**About this exercise**
Transcribe every record as it stands and set the images aside.

(Dataset entries)
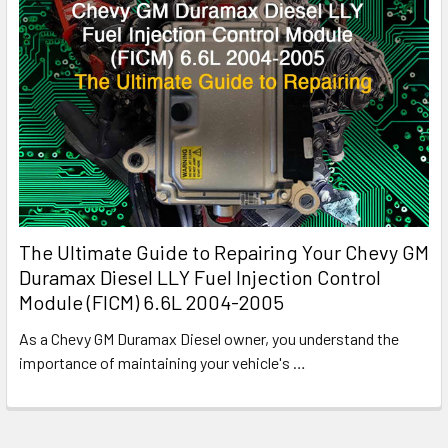
The Ultimate Guide to Repairing Your Chevy GM
Duramax Diesel LLY Fuel Injection Control
Module (FICM) 6.6L 2004-2005
As a Chevy GM Duramax Diesel owner, you understand the
importance of maintaining your vehicle's
…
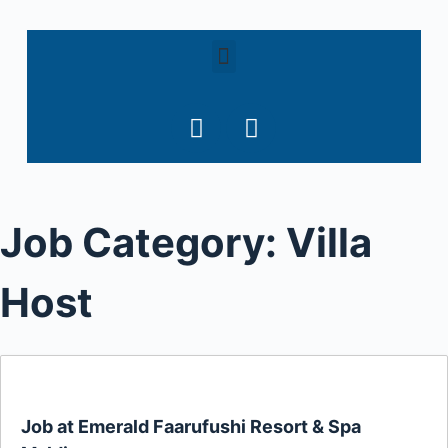
S
k
i
p
t
o
c
o
Job Category:
Villa
n
t
e
Host
n
t
Job at Emerald Faarufushi Resort & Spa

**Written reply**
The Ultimate Guide to Repairing Your Chevy GM
Duramax Diesel LLY Fuel Injection Control
Module (FICM) 6.6L 2004-2005
As a Chevy GM Duramax Diesel owner, you understand the
importance of maintaining your vehicle's
…
S
k
i
p
t
o
c
o
Job Category:
Villa
n
t
e
Host
n
t
Job at Emerald Faarufushi Resort & Spa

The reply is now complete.